Data entries
● ● ● ● ●

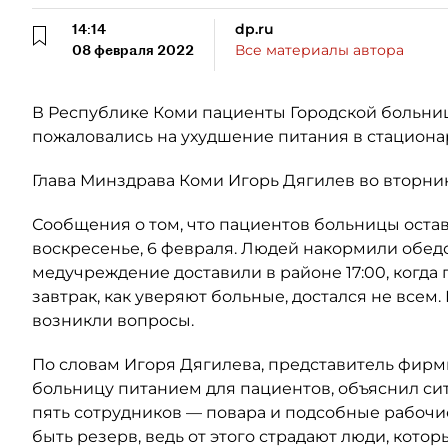
14:14
dp.ru
08 февраля 2022
Все материалы автора
В Республике Коми пациенты Городской больни
пожаловались на ухудшение питания в стациона
Глава Минздрава Коми Игорь Дягилев во вторник
Сообщения о том, что пациентов больницы остав
воскресенье, 6 февраля. Людей накормили обедо
медучреждение доставили в районе 17:00, когда
завтрак, как уверяют больные, достался не всем.
возникли вопросы.
По словам Игоря Дягилева, представитель фирм
больницу питанием для пациентов, объяснил с
пять сотрудников — повара и подсобные рабочие
быть резерв, ведь от этого страдают люди, кото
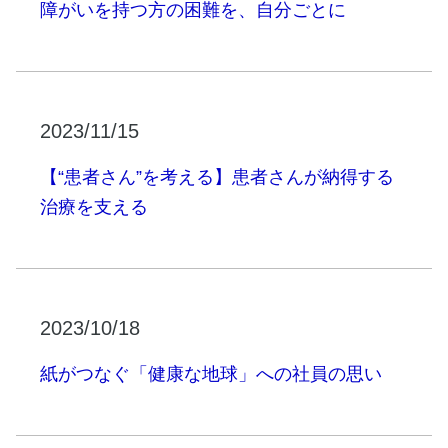
障がいを持つ方の困難を、自分ごとに
2023/11/15
【“患者さん”を考える】患者さんが納得する
治療を支える
2023/10/18
紙がつなぐ「健康な地球」への社員の思い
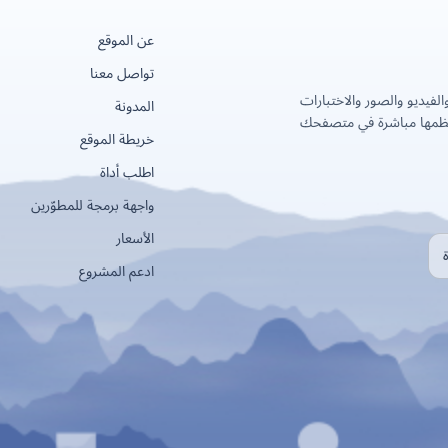
عن الموقع
تواصل معنا
لفيديو والصور والاختبارات
المدونة
عظمها مباشرة في متصفحك
خريطة الموقع
اطلب أداة
واجهة برمجة للمطوّرين
الأسعار
ادعم المشروع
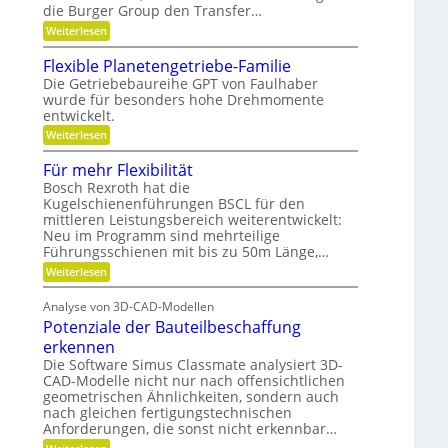
ä
die Burger Group den Transfer…
t
i
t
e
:
Weiterlesen
o
n
G
,
n
,
e
Flexible Planetengetriebe-Familie
D
e
m
Die Getriebebaureihe GPT von Faulhaber
i
y
e
wurde für besonders hohe Drehmomente
n
i
n
e
entwickelt.
n
a
V
n
:
Weiterlesen
e
ü
m
F
r
t
i
l
Für mehr Flexibilität
a
z
e
k
n
i
Bosch Rexroth hat die
x
t
g
u
Kugelschienenführungen BSCL für den
i
w
e
mittleren Leistungsbereich weiterentwickelt:
n
b
o
S
l
Neu im Programm sind mehrteilige
d
r
t
e
Führungsschienen mit bis zu 50m Länge,…
t
i
P
P
u
f
:
Weiterlesen
l
l
n
t
F
a
a
g
u
ü
n
Analyse von 3D-CAD-Modellen
n
r
t
e
g
Potenziale der Bauteilbeschaffung
m
t
z
g
e
e
erkennen
e
h
n
Die Software Simus Classmate analysiert 3D-
g
r
g
CAD-Modelle nicht nur nach offensichtlichen
r
F
e
ü
geometrischen Ähnlichkeiten, sondern auch
l
t
n
e
nach gleichen fertigungstechnischen
r
d
x
Anforderungen, die sonst nicht erkennbar…
i
e
i
e
:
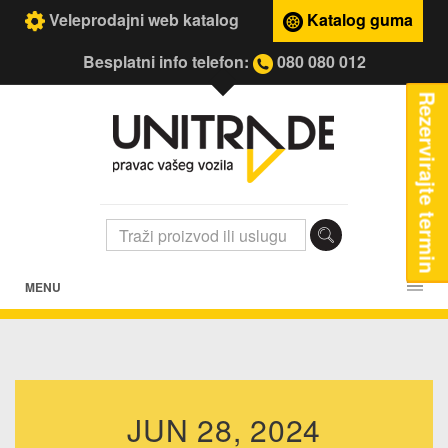
Veleprodajni web katalog
Katalog guma
Besplatni info telefon:
080 080 012
Rezervirajte termin
MENU
JUN 28, 2024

● ● ● ● ●

*WHAT IS REQUIRED*. Exactly as written, give the entries above again, with no images.

*ANSWER*.
14:14
dp.ru
08 февраля 2022
Все материалы автора
В Республике Коми пациенты Городской больни
пожаловались на ухудшение питания в стациона
Глава Минздрава Коми Игорь Дягилев во вторник
Сообщения о том, что пациентов больницы остав
воскресенье, 6 февраля. Людей накормили обедо
медучреждение доставили в районе 17:00, когда
завтрак, как уверяют больные, достался не всем.
возникли вопросы.
По словам Игоря Дягилева, представитель фирм
больницу питанием для пациентов, объяснил с
пять сотрудников — повара и подсобные рабочие
быть резерв, ведь от этого страдают люди, кото
障がいを持つ方の困難を、自分ごとに
2023/11/15
【“患者さん”を考える】患者さんが納得する
治療を支える
2023/10/18
紙がつなぐ「健康な地球」への社員の思い
عن الموقع
تواصل معنا
لفيديو والصور والاختبارات
المدونة
عظمها مباشرة في متصفحك
خريطة الموقع
اطلب أداة
واجهة برمجة للمطوّرين
الأسعار
ادعم المشروع
ä
die Burger Group den Transfer…
t
i
t
e
:
Weiterlesen
o
n
G
,
n
,
e
Flexible Planetengetriebe-Familie
D
e
m
Die Getriebebaureihe GPT von Faulhaber
i
y
e
wurde für besonders hohe Drehmomente
n
i
n
e
entwickelt.
n
a
V
n
:
Weiterlesen
e
ü
m
F
r
t
i
l
Für mehr Flexibilität
a
z
e
k
n
i
Bosch Rexroth hat die
x
t
g
u
Kugelschienenführungen BSCL für den
i
w
e
mittleren Leistungsbereich weiterentwickelt:
n
b
o
S
l
Neu im Programm sind mehrteilige
d
r
t
e
Führungsschienen mit bis zu 50m Länge,…
t
i
P
P
u
f
:
Weiterlesen
l
l
n
t
F
a
a
g
u
ü
n
Analyse von 3D-CAD-Modellen
n
r
t
e
g
Potenziale der Bauteilbeschaffung
m
t
z
g
e
e
erkennen
e
h
n
Die Software Simus Classmate analysiert 3D-
g
r
g
CAD-Modelle nicht nur nach offensichtlichen
r
F
e
ü
geometrischen Ähnlichkeiten, sondern auch
l
t
n
e
nach gleichen fertigungstechnischen
r
d
x
Anforderungen, die sonst nicht erkennbar…
i
e
i
e
:
Veleprodajni web katalog
Katalog guma
Besplatni info telefon:
080 080 012
Rezervirajte termin
MENU
JUN 28, 2024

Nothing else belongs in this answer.